Sedangkan di masing-masing rumah tangga, upacara dilakukan di natar merajan (sanggah). Di situ umat menghaturkan segehan Panca Warna 9 tanding, segehan nasi sasah 100 tanding. Sedangkan di pintu masuk halaman rumah, dipancangkanlah sanggah cucuk dan di situ umat menghaturkan banten daksina, ajuman, peras, dandanan, tumpeng ketan sesayut, penyeneng, jangan-jangan serta perlengkapannya. Pada sanggah cucuk digantungkan ketipat kelan (ketupat 6 buah), sujang berisi arak tuak. Di bawah sanggah cucuk umat menghaturkan segehan agung asoroh, segehan manca warna 9 tanding dengan olahan ayam burumbun dan tetabuhan arak, berem, tuak dan air tawar. Setelah usai menghaturkan pecaruan, semua anggota keluarga, kecuali yang belum tanggal gigi atau semasih bayi, melakukan upacara byakala prayascita dan natab sesayut pamyakala lara malaradan di halaman rumah.

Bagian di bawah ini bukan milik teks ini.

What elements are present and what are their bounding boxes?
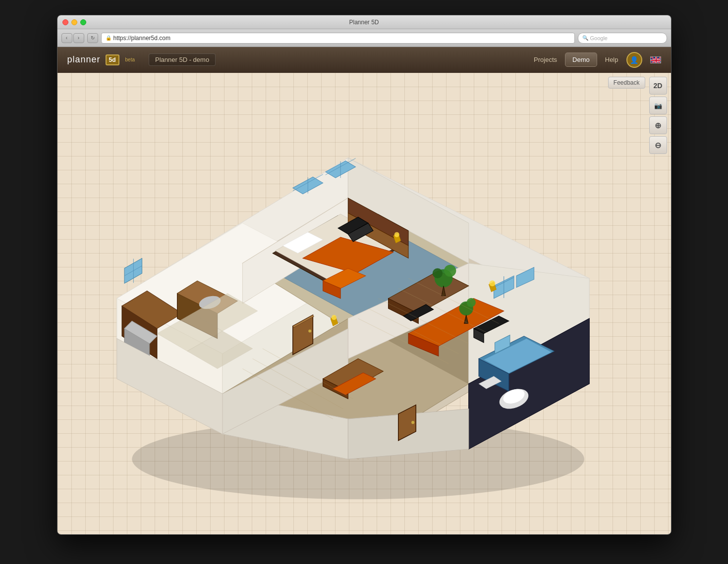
svg-point-62 <box>466 298 475 307</box>
back-button[interactable]: ‹ <box>61 33 72 43</box>
right-toolbar: 2D 📷 ⊕ ⊖ <box>649 77 667 154</box>
svg-point-60 <box>489 280 495 286</box>
ssl-icon: 🔒 <box>106 35 112 41</box>
floorplan-container[interactable] <box>62 98 644 524</box>
forward-button[interactable]: › <box>73 33 84 43</box>
url-field[interactable]: 🔒 https://planner5d.com <box>101 33 575 44</box>
demo-link[interactable]: Demo <box>565 52 597 67</box>
logo-area: planner 5d beta Planner 5D - demo <box>67 53 216 66</box>
svg-point-91 <box>331 315 336 320</box>
feedback-button[interactable]: Feedback <box>608 77 645 89</box>
project-name: Planner 5D - demo <box>149 53 216 66</box>
maximize-button[interactable] <box>80 19 86 25</box>
floorplan-svg <box>62 98 644 524</box>
svg-point-89 <box>394 232 399 237</box>
close-button[interactable] <box>62 19 68 25</box>
nav-buttons: ‹ › <box>61 33 84 43</box>
logo-box: 5d <box>106 54 119 65</box>
minimize-button[interactable] <box>71 19 77 25</box>
beta-badge: beta <box>125 57 135 62</box>
zoom-in-icon: ⊕ <box>655 121 661 130</box>
projects-link[interactable]: Projects <box>534 56 557 63</box>
flag-icon[interactable] <box>650 56 661 63</box>
view-2d-button[interactable]: 2D <box>649 77 667 95</box>
search-icon: 🔍 <box>582 35 588 41</box>
zoom-out-button[interactable]: ⊖ <box>649 136 667 154</box>
traffic-lights <box>62 19 86 25</box>
search-placeholder: Google <box>590 35 608 41</box>
svg-point-69 <box>308 330 311 333</box>
search-field[interactable]: 🔍 Google <box>578 33 667 44</box>
mac-window: Planner 5D ‹ › ↻ 🔒 https://planner5d.com… <box>57 15 672 535</box>
zoom-in-button[interactable]: ⊕ <box>649 116 667 134</box>
url-bar: ‹ › ↻ 🔒 https://planner5d.com 🔍 Google <box>57 29 671 47</box>
content-area: Feedback 2D 📷 ⊕ ⊖ <box>57 73 671 534</box>
help-link[interactable]: Help <box>605 56 618 63</box>
svg-point-87 <box>411 421 414 424</box>
app-header: planner 5d beta Planner 5D - demo Projec… <box>57 47 671 73</box>
url-text: https://planner5d.com <box>113 35 170 42</box>
header-nav: Projects Demo Help 👤 <box>534 52 661 68</box>
svg-point-49 <box>432 268 442 278</box>
zoom-out-icon: ⊖ <box>655 141 661 150</box>
screenshot-button[interactable]: 📷 <box>649 97 667 114</box>
avatar[interactable]: 👤 <box>626 52 642 68</box>
window-title: Planner 5D <box>349 19 379 26</box>
logo-text: planner <box>67 54 101 65</box>
camera-icon: 📷 <box>654 102 662 109</box>
svg-point-48 <box>444 265 456 277</box>
title-bar: Planner 5D <box>57 15 671 29</box>
reload-button[interactable]: ↻ <box>87 33 98 43</box>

Upacara Bhuta Yadnya di tingkat provinsi, kabupaten dan kecamatan, dilaksanakan pada tengah hari sekitar pukul 11.00 – 12.00 (kala tepet). Sedangkan di tingkat desa, banjar dan rumah tangga dilaksanakan pada saat sandhyakala (sore hari). Upacara di tingkat rumah tangga, yaitu melakukan upacara mecaru. Setelah mecaru dilanjutkan dengan ngrupuk pada saat sandhyakala, lalu mengelilingi rumah membawa obor, menaburkan nasi tawur. Sedangkan untuk di tingkat desa dan banjar, umat mengelilingi wilayah desa atau banjar tiga kali dengan membawa obor dan alat bunyi-bunyian. Sejak tahun 1980-an, umat mengusung ogoh-ogoh yaitu patung raksasa. Ogoh-ogoh yang dibiayai dengan uang iuran warga itu kemudian dibakar. Pembakaran ogoh-ogoh ini merupakan lambang nyomia atau menetralisir Bhuta Kala, yaitu unsur-unsur kekuatan jahat.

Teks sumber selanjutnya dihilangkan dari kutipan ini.